Ganz eng verbunden mit dem automatisierten Fahren ist das Thema Vernetzung. Die Telekom-Sparte T-Systems hat bereits eine Lösung entwickelt, bei der Autos miteinander kommunizieren. "Wenn ein Wagen zum Beispiel über eine Kamera erkennt, dass sich vor ihm eine Baustelle befindet, dann leitet er diese Information erst an unser Rechenzentrum und von da an andere Fahrzeuge weiter. Diese können dann auf die Situation frühzeitig reagieren", erläutert Maria Mezenko vom Konzerngeschäftsfeld Vernetztes Fahrzeug.

Gleiches funktioniere auch, wenn Sensoren in den Reifen an einer Stelle Glatteis registrierten. "Je mehr Autos diese Lösung haben, desto genauer werden die Daten", sagt Mezenko. Die Telekom befindet sich nach eigener Aussage derzeit in Gesprächen mit den großen Autoherstellern. Das Interesse sei groß - mehr lässt sich das Unternehmen nicht entlocken.

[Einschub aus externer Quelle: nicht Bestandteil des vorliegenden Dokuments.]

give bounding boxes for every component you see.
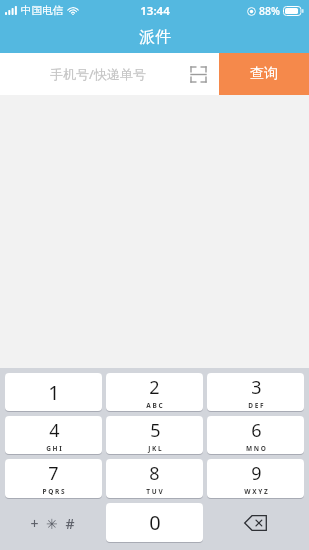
staticText: 7 [48,461,59,486]
staticText: 88% [259,4,280,18]
button[interactable]: 2 [106,373,203,411]
staticText: 4 [49,418,60,443]
staticText: 中国电信 [21,4,63,17]
staticText: 查询 [250,65,278,83]
button[interactable]: 4 [5,416,102,454]
staticText: P Q R S [42,487,65,496]
button[interactable]: 0 [106,503,203,542]
staticText: 8 [149,461,160,486]
staticText: 1 [48,379,60,406]
button[interactable]: 7 [5,459,102,498]
staticText: G H I [46,444,62,453]
button[interactable]: 6 [207,416,304,454]
staticText: 派件 [139,27,171,47]
staticText: 3 [251,375,262,400]
button[interactable]: + ✳ # [5,503,102,543]
button[interactable]: 8 [106,459,203,498]
staticText: W X Y Z [244,487,268,496]
staticText: 5 [150,418,161,443]
staticText: M N O [246,444,266,453]
staticText: D E F [248,401,264,410]
staticText: A B C [146,401,163,410]
staticText: + ✳ # [30,514,77,533]
button[interactable]: 扫一扫 [186,62,210,86]
button[interactable]: 手机号/快递单号 [0,53,219,95]
staticText: 手机号/快递单号 [10,65,186,83]
button[interactable]: 5 [106,416,203,454]
staticText: 6 [251,418,262,443]
staticText: T U V [146,487,163,496]
button[interactable]: 9 [207,459,304,498]
button[interactable]: 1 [5,373,102,411]
staticText: 13:44 [140,3,170,19]
button[interactable]: 3 [207,373,304,411]
staticText: 2 [149,375,160,400]
button[interactable]: 删除 [207,503,304,543]
staticText: J K L [148,444,162,453]
button[interactable]: 查询 [219,53,309,95]
staticText: 9 [251,461,262,486]
staticText: 0 [149,509,161,536]
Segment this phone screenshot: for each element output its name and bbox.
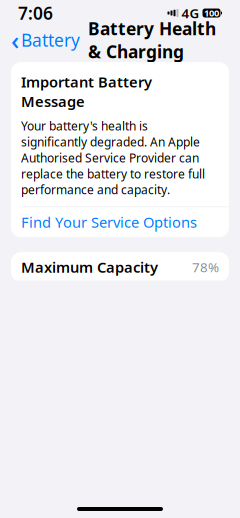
staticText: Battery Health & Charging [88,17,216,63]
staticText: 78% [192,258,219,276]
staticText: ‹ [11,23,19,57]
staticText: 7:06 [18,2,53,24]
staticText: 4G [182,4,200,22]
button[interactable]: Find Your Service Options [11,207,229,237]
staticText: Find Your Service Options [21,212,197,232]
staticText: Your battery's health is significantly d… [21,118,205,198]
staticText: 100 [204,7,219,19]
button[interactable]: ‹ [11,19,80,61]
staticText: Important Battery Message [21,72,152,111]
staticText: Battery [21,28,80,52]
staticText: Maximum Capacity [21,257,158,277]
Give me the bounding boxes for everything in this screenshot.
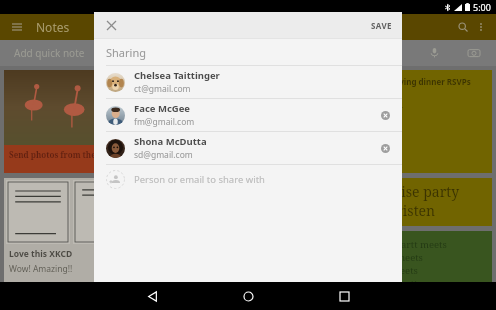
staticText: fm@gmail.com [134,116,195,128]
staticText: ct@gmail.com [134,83,191,95]
staticText: Beth [363,127,380,137]
button[interactable]: Close [100,14,122,36]
staticText: Thanksgiving dinner RSVPs [363,76,471,87]
staticText: Jordan [363,151,386,161]
staticText: Amy Milner [363,103,404,113]
button[interactable]: Love this XKCD [4,178,139,282]
button[interactable]: Chelsea Taittinger [94,66,402,98]
button[interactable]: Menu [8,18,26,36]
staticText: Person or email to share with [134,173,265,186]
button[interactable]: Home [200,282,296,310]
button[interactable]: Send photos from the zoo [4,70,139,173]
staticText: Notes [36,19,70,35]
staticText: Face McGee [134,102,191,115]
staticText: sd@gmail.com [134,149,193,161]
staticText: Kristen [363,115,388,125]
staticText: SAVE [371,20,392,31]
staticText: Add quick note [14,46,85,60]
staticText: Donna Tartt meets Jordan meets Ewan meet… [363,238,447,282]
staticText: 5:00 [473,1,491,13]
staticText: Stravinsky [363,139,399,149]
staticText: Shona McDutta [134,135,207,148]
button[interactable]: Person or email to share with [94,165,402,193]
staticText: Love this XKCD [9,248,73,260]
staticText: Chelsea Taittinger [134,69,220,82]
button[interactable]: Shona McDutta [94,132,402,164]
button[interactable]: Face McGee [94,99,402,131]
staticText: Vera [363,91,379,101]
staticText: Sharing [106,45,146,60]
button[interactable]: SAVE [361,15,402,36]
staticText: Wow! Amazing!! [9,263,73,275]
button[interactable]: Remove Face McGee [376,106,394,124]
staticText: Surprise party for Kristen [363,182,460,220]
button[interactable]: More options [472,18,490,36]
button[interactable]: Remove Shona McDutta [376,139,394,157]
button[interactable]: Recents [296,282,392,310]
button[interactable]: Search [454,18,472,36]
button[interactable]: Back [104,282,200,310]
staticText: Send photos from the zoo [9,149,112,160]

Die Vernetzung der Autos lässt aber auch die Frage nach der Datensicherheit aufkommen. "Das ist ein ganz großes Thema. Manche Leute haben Angst vor Hackerangriffen, wenn die Autos miteinander verbunden sind", berichtet Mark Halliday, Produktmanager bei IBM. Das Unternehmen arbeitet an Lösungen, um die Kommunikation abzusichern. Auch deshalb will die Bundesregierung Automobilhersteller, Zulieferer und Dienstleister zu einer sicheren Datenverschlüsselung verpflichten.